Heute nun bekam ich eine Lieferung:

Meine Mama wollte mir eine Überraschung machen, hat die Bank von Grund auf renovieren lassen 
und nun steht sie hier:

        
Ich bin total begeistert!!!!

LG
Kirstin


----------



## amselmeister (9. Juni 2015)

sehr schick das ganze


----------



## Digicat (9. Juni 2015)

Das ist aber von deiner Mama eine schönes Geschenk.

Ich freue mich mit Dir ...

Liebe Grüße
Helmut


----------



## Küstensegler (9. Juni 2015)

Sehr schöne Bank.
Da werde ich wohl mal am Freitag probesitzen 

Grüße
Carlo


----------



## Patrick K (9. Juni 2015)

Ja Mama ist / war  doch die BESTE 

Gruss Patrick


----------



## Eva-Maria (9. Juni 2015)

wow, toll!
Sie steht dort, als wäre' sie genau dafür vorgesehen gewesen.
Du hast aber 'ne wirklich ganz liebe Ma!!!


----------



## jule (10. Juni 2015)

Hallo! 

Die schaut echt klasse aus (wobei ich sie vorher auch seeehr schick gefunden habe - aber ich steh eh auf so "altes Zeug"  ) 
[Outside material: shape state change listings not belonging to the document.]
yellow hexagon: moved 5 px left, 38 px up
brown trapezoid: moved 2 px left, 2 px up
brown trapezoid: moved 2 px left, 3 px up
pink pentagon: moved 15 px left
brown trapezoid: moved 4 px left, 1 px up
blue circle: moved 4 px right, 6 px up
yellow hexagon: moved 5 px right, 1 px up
Gab es denn einen Anlass für das Geschenk oder gabs die Bank einfach so  Auf jeden Fall eine schöne Idee


----------



## Tanny (10. Juni 2015)

Eva-Maria schrieb:


> Sie steht dort, als wäre' sie genau dafür vorgesehen gewesen.



 finde ich auch 
wir haben sie aber gestern auch mindestens 5 x umgestellt und alles umgebaut, weil es mir irgendwie immer noch
nicht gefiel......und das war "schweisstreibend"....die Bank ist sooo schwer - alleine kaum anzuheben geschweige denn
zu transportieren 



Eva-Maria schrieb:


> Du hast aber 'ne wirklich ganz liebe Ma!!!
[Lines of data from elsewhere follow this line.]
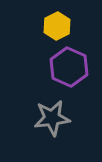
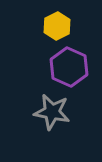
gray star: moved 6 px up; rotated 18 degrees clockwise
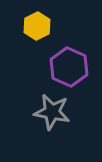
yellow hexagon: moved 20 px left
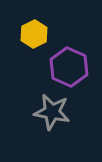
yellow hexagon: moved 3 px left, 8 px down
 ja, ich weiß  ich würde sie auch um nichts in der Welt tauschen wollen 



jule schrieb:


> Die schaut echt klasse aus (wobei ich sie vorher auch seeehr schick gefunden habe



Ich auch.
Aber die blaue Lackierung war da genau passend zum Haus und der Lack blätterte komplett ab.
Außerdem konnte man sich nicht mehr raufsetzen, ohne Angst haben zu müssen, dass die morschen Hölzer
unter einem wegbrechen.
Sie musste also neu beplankt werden und da ich Fan unbehandelter Hölzer im Garten bin........



jule schrieb:


> Gab es denn einen Anlass für das Geschenk oder gabs die Bank einfach so



 beides.
Wir schenken uns in der ganzen Familie eigentlich nie "auf biegen und brechen" irgendtwas,
nur, weil irgendein Festtag ansteht (z.B. Geburtstag, Weihnachten etc.)
Stattdessen schenken wir uns aber durchaus spontan etwas, wenn uns danach ist und/oder wir irgendetwas Tolles
haben/entdecken, von dem wir wissen, dass es dem anderen eine Freude macht.
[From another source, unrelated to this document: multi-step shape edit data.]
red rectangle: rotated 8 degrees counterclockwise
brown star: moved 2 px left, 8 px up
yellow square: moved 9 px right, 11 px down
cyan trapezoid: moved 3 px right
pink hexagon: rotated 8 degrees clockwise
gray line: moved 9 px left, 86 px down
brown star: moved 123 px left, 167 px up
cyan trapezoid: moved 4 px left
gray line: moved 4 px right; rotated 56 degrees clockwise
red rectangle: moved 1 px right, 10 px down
 das sind dann vorgezogene oder nachträgliche Geburtstags- oder Weihnachtsgeschenke oder so 

LG
Kirstin


----------



## herdsch (10. Juni 2015)

Supi !! Hast eine tolle Mama! )


----------



## Eva-Maria (10. Juni 2015)

... so machen wir das auch, Kirstin!
Wenn einem was Schönes in die Hände fällt... oder was benötigt wird,
wird es halt dann gekauft.... und nicht auf irgendwelche Feiertage gewartet.
Du wirst sicherlich ganz, ganz lange viel Freude an dieser tollen Bank haben.


----------